* Re: Questions for article
@ 2008-06-03 20:48 Thomas King
2008-06-03 22:00 ` Martin K. Petersen
` (2 more replies)
0 siblings, 3 replies; 11+ messages in thread
From: Thomas King @ 2008-06-03 20:48 UTC (permalink / raw)
To: xfs
>
>
> On Tue, 3 Jun 2008, Thomas King wrote:
>
>> I am writing an article to answer Henry Newman's at
>> http://www.enterprisestorageforum.com/sans/features/article.php/3749926. I've
>> already been bugging folks on the ext4 mailing list and one of them mentioned
>> I
>> should also send some of the same questions to this list. Please let me know
>> if
>> I may do so.
>>
>> Thanks!
>> Tom King
>>
>>
>
> What are the questions?
>
> Justin.
For the most part, XFS is used for massive filesystems (hundreds of petabytes)
successfully in Linux (among other OS's). However, Mr. Newman still believes
there are details that he believes XFS doesn't include or Linux limits (such as
page sizes in x86 limiting block sizes).
With that preface, here are some questions:
-Is XFS fully RAID aware inthat it aligns metadata with RAID stripes? Some of
the information I see states XFS can get geometry information from LVM and MD,
but what about hardware RAID?
-Does XFS take advantage of T10 DIF (block protection?)?

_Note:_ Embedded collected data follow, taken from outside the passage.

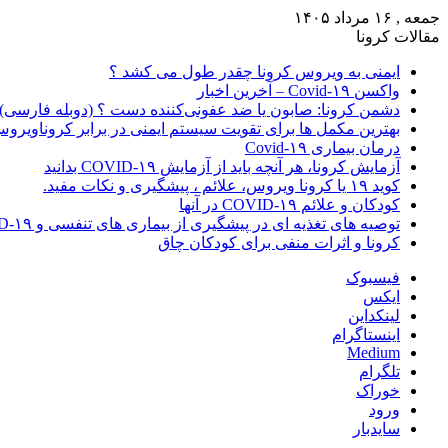
جمعه , ۱۶ مرداد ۱۴۰۵
مقالات کرونا
ایمنی به ویروس کرونا چقدر طول می کشد ؟
واکسن Covid-۱۹ – آخرین اخبار
دشمن کرونا: صابون یا ضد عفونی‌کننده دست ؟ (دوبله فارسی)
بهترین مکمل ها برای تقویت سیستم ایمنی در برابر کروناویرو
درمان بیماری Covid-۱۹
آزمایش کرونا، هر آنچه باید از آزمایش COVID-۱۹ بدانید
کوید ۱۹ یا کرونا ویروس، علائم ، پیشگیری و نکات مفید.
کودکان و علائم COVID-۱۹ در آنها
توصیه های تغذیه ای در پیشگیری از بیماری های تنفسی و COVID-۱۹
کرونا و اثرات منفی برای کودکان چاق
فیسبوک
ایکس
لینکداین
اینستاگرام
Medium
تلگرام
خوراک
ورود
سایدبار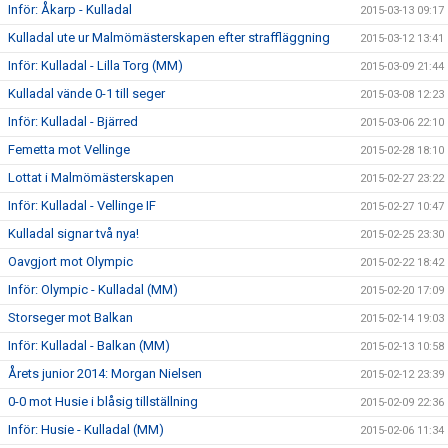
Inför: Åkarp - Kulladal
2015-03-13 09:17
Kulladal ute ur Malmömästerskapen efter straffläggning
2015-03-12 13:41
Inför: Kulladal - Lilla Torg (MM)
2015-03-09 21:44
Kulladal vände 0-1 till seger
2015-03-08 12:23
Inför: Kulladal - Bjärred
2015-03-06 22:10
Femetta mot Vellinge
2015-02-28 18:10
Lottat i Malmömästerskapen
2015-02-27 23:22
Inför: Kulladal - Vellinge IF
2015-02-27 10:47
Kulladal signar två nya!
2015-02-25 23:30
Oavgjort mot Olympic
2015-02-22 18:42
Inför: Olympic - Kulladal (MM)
2015-02-20 17:09
Storseger mot Balkan
2015-02-14 19:03
Inför: Kulladal - Balkan (MM)
2015-02-13 10:58
Årets junior 2014: Morgan Nielsen
2015-02-12 23:39
0-0 mot Husie i blåsig tillställning
2015-02-09 22:36
Inför: Husie - Kulladal (MM)
2015-02-06 11:34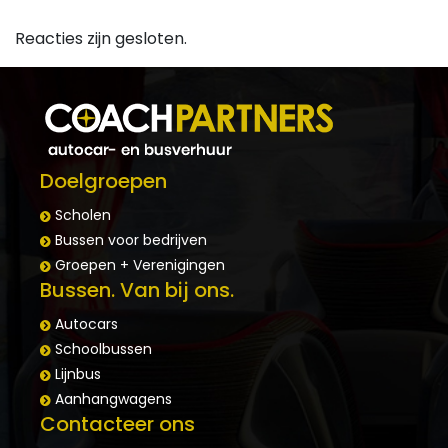
Reacties zijn gesloten.
Doelgroepen
Scholen
Bussen voor bedrijven
Groepen + Verenigingen
Bussen. Van bij ons.
Autocars
Schoolbussen
Lijnbus
Aanhangwagens
Contacteer ons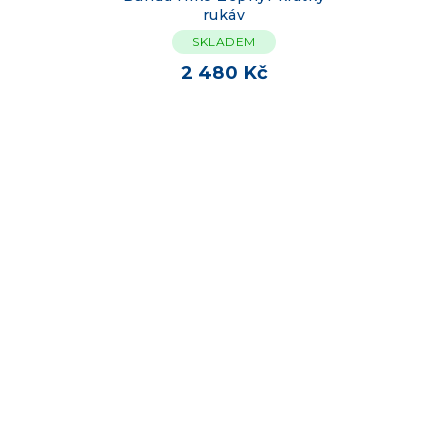
rukáv
SKLADEM
2 480 Kč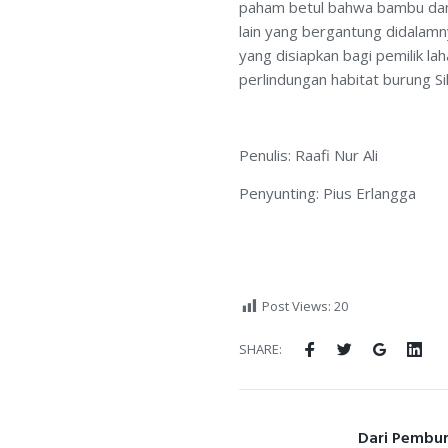
paham betul bahwa bambu dan 
lain yang bergantung didalam
yang disiapkan bagi pemilik l
perlindungan habitat burung Si
Penulis: Raafi Nur Ali
Penyunting: Pius Erlangga
Post Views:
20
Facebook
Twitter
Google+
Lin
SHARE:
Previous
Dari Pembu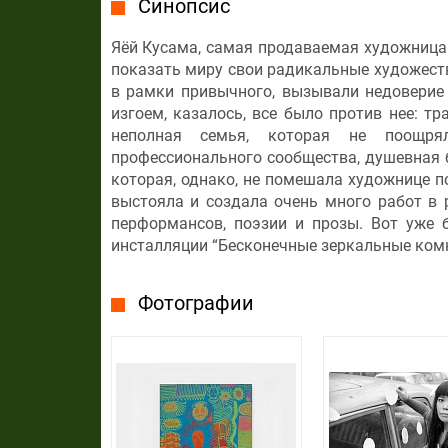
Синопсис
Яёй Кусама, самая продаваемая художница 
показать миру свои радикальные художеств
в рамки привычного, вызывали недоверие
изгоем, казалось, все было против нее: т
неполная семья, которая не поощря
профессионального сообщества, душевная б
которая, однако, не помешала художнице п
выстояла и создала очень много работ в 
перформансов, поэзии и прозы. Вот уже 
инсталляции “Бесконечные зеркальные комн
Фотографии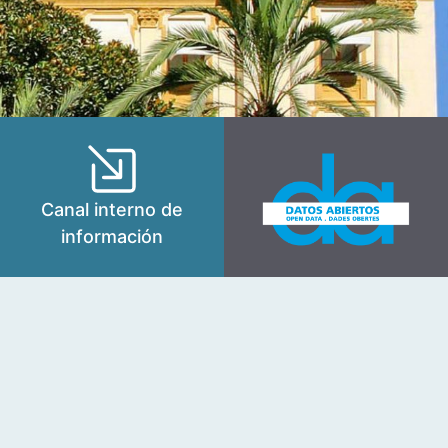
Canal interno de
información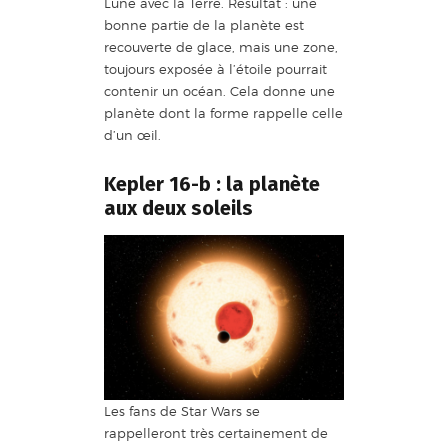
Lune avec la Terre. Résultat : une
bonne partie de la planète est
recouverte de glace, mais une zone,
toujours exposée à l’étoile pourrait
contenir un océan. Cela donne une
planète dont la forme rappelle celle
d’un œil.
Kepler 16-b : la planète
aux deux soleils
Les fans de Star Wars se
rappelleront très certainement de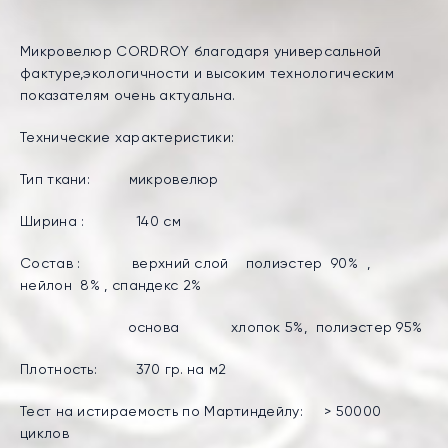
Микровелюр CORDROY благодаря универсальной
фактуре,экологичности и высоким технологическим
показателям очень актуальна.
Технические характеристики:
Тип ткани: микровелюр
Ширина : 140 см
Состав : верхний слой полиэстер 90% ,
нейлон 8% , спандекс 2%
основа хлопок 5%, полиэстер 95%
Плотность: 370 гр. на м2
Тест на истираемость по Мартиндейлу: > 50000
циклов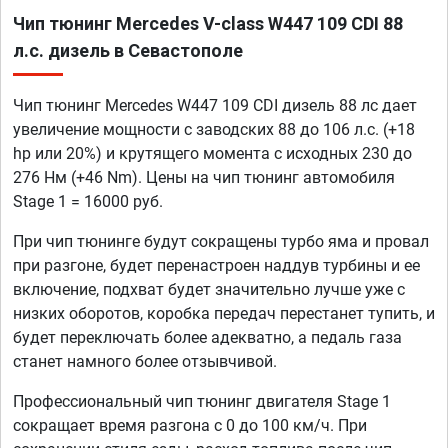
Чип тюнинг Mercedes V-class W447 109 CDI 88
л.с. дизель в Севастополе
Чип тюнинг Mercedes W447 109 CDI дизель 88 лс дает
увеличение мощности с заводских 88 до 106 л.с. (+18
hp или 20%) и крутящего момента с исходных 230 до
276 Нм (+46 Nm). Цены на чип тюнинг автомобиля
Stage 1 = 16000 руб.
При чип тюнинге будут сокращены турбо яма и провал
при разгоне, будет перенастроен наддув турбины и ее
включение, подхват будет значительно лучше уже с
низких оборотов, коробка передач перестанет тупить, и
будет переключать более адекватно, а педаль газа
станет намного более отзывчивой.
Профессиональный чип тюнинг двигателя Stage 1
сокращает время разгона с 0 до 100 км/ч. При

-Does/Will XFS support NFS v4.1?
-Concerning the block-size limit, will this eventually be a thing of the past?
Mr. Newman's contention is massive filesystems should have much larger block
sizes, but he also contends that OSD is the eventual answer instead of using
block allocation.
-Is there anything else y'all would like folks to understand about XFS and
massive implementations?
Thanks!
Tom King
^ permalink raw reply [flat|nested] 11+ messages in thread* Re: Questions for article
2008-06-03 20:48 Questions for article Thomas King
@ 2008-06-03 22:00 ` Martin K. Petersen
2008-06-03 22:14 ` Eric Sandeen
2008-06-04 5:31 ` Christoph Hellwig
2 siblings, 0 replies; 11+ messages in thread
From: Martin K. Petersen @ 2008-06-03 22:00 UTC (permalink / raw)
To: Thomas King; +Cc: xfs
>>>>> "Thomas" == Thomas King <kingttx@tomslinux.homelinux.org> writes:
Thomas> -Is XFS fully RAID aware inthat it aligns metadata with RAID
Thomas> stripes? Some of the information I see states XFS can get
Thomas> geometry information from LVM and MD, but what about hardware
Thomas> RAID?
The stuff that queries MD/LVM for stripe unit/stripe size has been in
XFS for a while[1].
For hardware RAID there is no non-proprietary way to obtain the
information from the device. So whoever runs mkfs on a hardware RAID
device must manually specify the geometry using the sunit and swidth
parameters. That capability has been there since the dawn of time.
Note that in the upcoming version of SBC-3 (SCSI Block Commands)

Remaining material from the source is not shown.